Self-regulation does not guarantee against business cycles, but assures long term growth and the capacity for self recovery. Even at the bottom of each recession we are usually better off than we were a decade earlier and we return to the positive growth of the past once again. Vladimir Putin, who had the insolence to criticize the volatility of the American economy, should remember that Russia still has a long way to catch with the U.S. as a result of its experimentation with central planning. Those who criticize capitalism for allegedly not allowing the majority of the population to benefit from its prosperity should realize that the American poverty line is higher than the median income in China, which is considered by many now as an exemplary economy.
Ronald Reagan once said: “The government is not a solution, but a problem.” We may add to that: “Capitalism is not a problem, but a solution.”
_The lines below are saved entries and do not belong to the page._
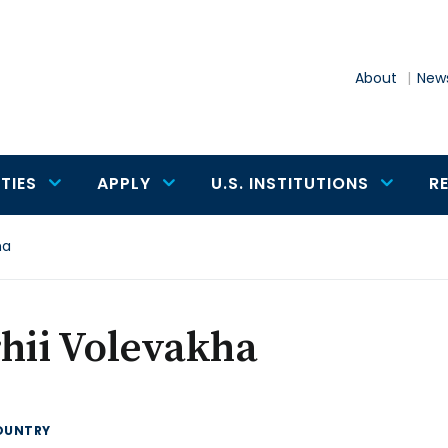
About
News
TIES
APPLY
U.S. INSTITUTIONS
R
ha
hii Volevakha
OUNTRY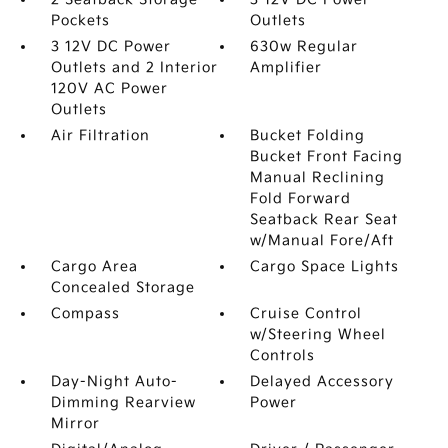
Pockets
Outlets
3 12V DC Power
630w Regular
Outlets and 2 Interior
Amplifier
120V AC Power
Outlets
Air Filtration
Bucket Folding
Bucket Front Facing
Manual Reclining
Fold Forward
Seatback Rear Seat
w/Manual Fore/Aft
Cargo Area
Cargo Space Lights
Concealed Storage
Compass
Cruise Control
w/Steering Wheel
Controls
Day-Night Auto-
Delayed Accessory
Dimming Rearview
Power
Mirror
Not for Obama, though. He campaigned for president by accusing Romney of being … the ideal capitalist. Indeed, Mitt Romney is rich and successful. But only people who have no understanding of the invisible hand do not appreciate the fact that private equity companies like Bain are much more effective tools of market regulation, than central planners, and create much more public wealth than the Ukrainian academician or the Obama administration.
In going after Romney’s business record and promoting his own policy of governmental regulation, Obama goes after the very system of private enterprise, after the goose, which lays the golden eggs.
Yuri Yarim-Agaev is President of Transcom Financial and Distinguished Visiting Fellow at the Hoover Institution.